Mustafa ÖZCAN
Mağlupların zaferi
İbni Teymiye’nin yaşadığı dönemde Şam ile bugünkü Şam arasında siyasi ve manevi köprüler kurmak mümkün. O dönemde Şam bölgesi Moğol tehdidi altındadır. Günümüzde de hem Batı hem de Rus tehdidi altında bulunmaktadır. İsrail de tuzu biberi. Şam, İbni Teymiye döneminde de git/gel, med/cezir hali yaşamaktadır. Şam ehline yönelik olarak yazdıkları sanki bugün bize yazılmış reçete gibidir. Sanki bize hitap etmektedir. Tarih tekerrür ediyor ve aynı şeyleri tarih aynasında bir kez daha yaşıyoruz. Sanki o döneme yaşananlar günümüzden yapraklar, kesitler ve kareler!
İbni Teymiye müjdeler zımninde mutabık rüyalardan ve ehli hakkın keşiflerinden de bahsediyor. Hazreti Ömer kademi üzerine muhaddeslerlerden ve muhaddesundan ve onların gördüğü sadık rüyalardan söz ediyor (1). Bununla birlikte İbni Teymiye bu savaşlarda alınan hezimetlere ve hikmetlerine değiniyor. Sanırsınız ki bu satırlar Bediüzzaman’ın kaleminden sadır olmuş, çıkmış gibidir. İbni Teymiye o dönemde zaman zaman Müslümanların hezimet veya yenilgiyi tatmalarının hikmetlerine temas ettiği bölümlerde Müslüman savaşçıların ve sıradan insanların, avamın büyük bir şer ve kötülük üzerine olduklarını ve bu halde zafer kazanmaları halinde din ve dünya işlerinde tarif edilmez bir fesada ve bozguna uğrayacağını ifade etmektedir. Bu durumda zafer sanki kötü amellerini tasdik ve mükafatlandırmak olurdu.
Demek ki bazı maddi veya fiziki zaferler manevi anlamda hezimettir. Tersi de doğrudur. Bazı fiziki yenilgiler muhasebe ve kendini gözden geçirmeye ittiği, vesile olduğu için manevi anlamda bir zafer sayılabilir, derecesine çıkabilir. Bedir Savaşında Müslümanların zahiri zaferleri aynı anlamda manevi zaferleri de olmuştur. Lakin Uhud Savaşında yenilmeleri manevi olarak zafere hazır olmamaları nedeniyledir. Fiziki güç ile mezafiziki güç senkronik değildir.

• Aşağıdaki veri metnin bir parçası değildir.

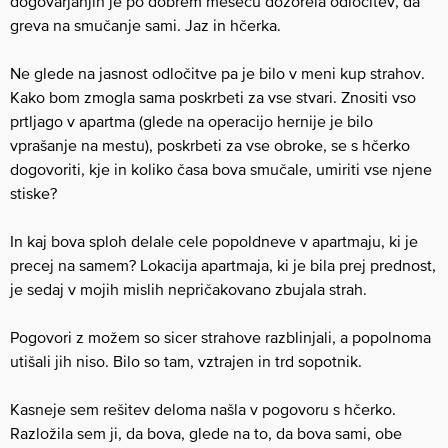
dogovarjanjih je po dobrem mesecu dozorela odločitev, da
greva na smučanje sami. Jaz in hčerka.
Ne glede na jasnost odločitve pa je bilo v meni kup strahov.
Kako bom zmogla sama poskrbeti za vse stvari. Znositi vso
prtljago v apartma (glede na operacijo hernije je bilo
vprašanje na mestu), poskrbeti za vse obroke, se s hčerko
dogovoriti, kje in koliko časa bova smučale, umiriti vse njene
stiske?
In kaj bova sploh delale cele popoldneve v apartmaju, ki je
precej na samem? Lokacija apartmaja, ki je bila prej prednost,
je sedaj v mojih mislih nepričakovano zbujala strah.
Pogovori z možem so sicer strahove razblinjali, a popolnoma
utišali jih niso. Bilo so tam, vztrajen in trd sopotnik.
Kasneje sem rešitev deloma našla v pogovoru s hčerko.
Razložila sem ji, da bova, glede na to, da bova sami, obe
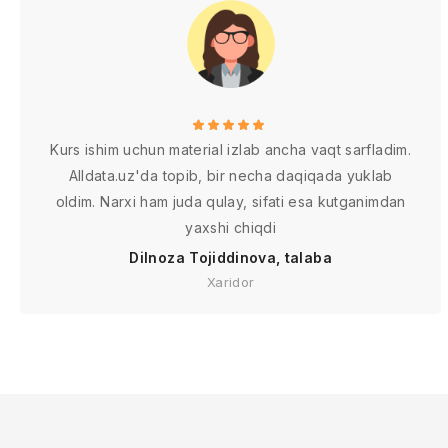
Kurs ishim uchun material izlab ancha vaqt sarfladim.
Alldata.uz'da topib, bir necha daqiqada yuklab
oldim. Narxi ham juda qulay, sifati esa kutganimdan
yaxshi chiqdi
Dilnoza Tojiddinova, talaba
Xaridor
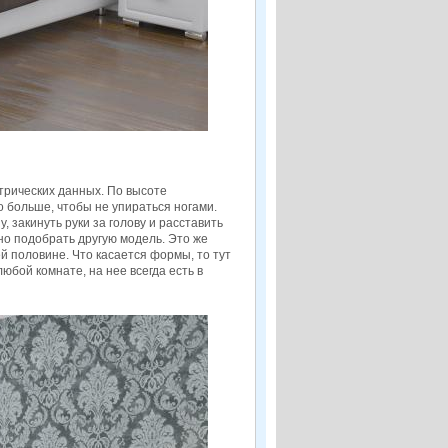
трических данных. По высоте
 больше, чтобы не упираться ногами.
закинуть руки за голову и расставить
но подобрать другую модель. Это же
й половине. Что касается формы, то тут
юбой комнате, на нее всегда есть в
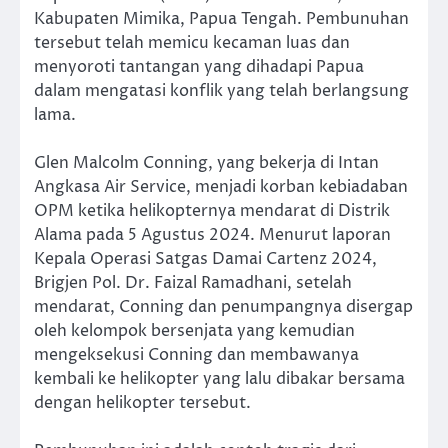
Kabupaten Mimika, Papua Tengah. Pembunuhan
tersebut telah memicu kecaman luas dan
menyoroti tantangan yang dihadapi Papua
dalam mengatasi konflik yang telah berlangsung
lama.
Glen Malcolm Conning, yang bekerja di Intan
Angkasa Air Service, menjadi korban kebiadaban
OPM ketika helikopternya mendarat di Distrik
Alama pada 5 Agustus 2024. Menurut laporan
Kepala Operasi Satgas Damai Cartenz 2024,
Brigjen Pol. Dr. Faizal Ramadhani, setelah
mendarat, Conning dan penumpangnya disergap
oleh kelompok bersenjata yang kemudian
mengeksekusi Conning dan membawanya
kembali ke helikopter yang lalu dibakar bersama
dengan helikopter tersebut.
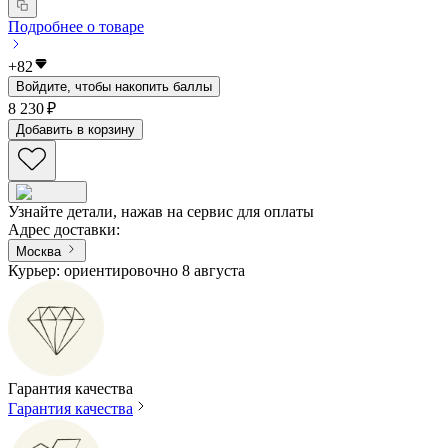
Подробнее о товаре
+
82
Войдите, чтобы накопить баллы
8 230 ₽
Добавить в корзину
Узнайте детали, нажав на сервис для оплаты
Адрес доставки
:
Москва
Курьер: ориентировочно 8 августа
Гарантия качества
Гарантия качества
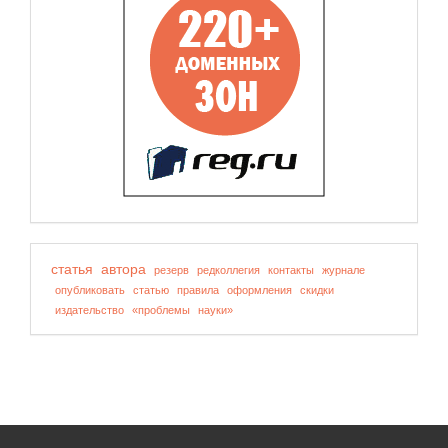
статья
автора
резерв
редколлегия
контакты
журнале
опубликовать
статью
правила
оформления
скидки
издательство
«проблемы
науки»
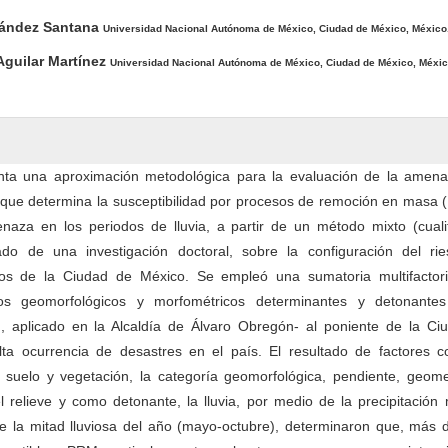
ández Santana
Universidad Nacional Autónoma de México, Ciudad de México, México
Aguilar Martínez
Universidad Nacional Autónoma de México, Ciudad de México, Méxic
enta una aproximación metodológica para la evaluación de la amena
 que determina la susceptibilidad por procesos de remoción en masa 
naza en los periodos de lluvia, a partir de un método mixto (cualit
ivado de una investigación doctoral, sobre la configuración del ri
nos de la Ciudad de México. Se empleó una sumatoria multifactori
os geomorfológicos y morfométricos determinantes y detonante
 aplicado en la Alcaldía de Álvaro Obregón- al poniente de la Ci
ta ocurrencia de desastres en el país. El resultado de factores c
el suelo y vegetación, la categoría geomorfológica, pendiente, geom
l relieve y como detonante, la lluvia, por medio de la precipitació
de la mitad lluviosa del año (mayo-octubre), determinaron que, más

Allah’ın Müslümanlar için yargısı daima lehtedir. Allah’ın yargısı daima hayırla gelir. Mümin kulun dışında kimsenin böyle bir mazhariyeti de yoktur. Müslümana bir hayır, lütuf ve genişlik eriştiğinde, isabet ettiğinde buna şükür ile mukabele eder ise ecre nail olur. Şer isabet edince de sabreder ise böylece şer hayra dönüşmüş ve inkılap etmiş olur. Her iki halde de me’curdur. Demek ki manevi olarak hazır olmadan elde edilen zaferler bizi azdırabilir ve yoldan çıkarabilir.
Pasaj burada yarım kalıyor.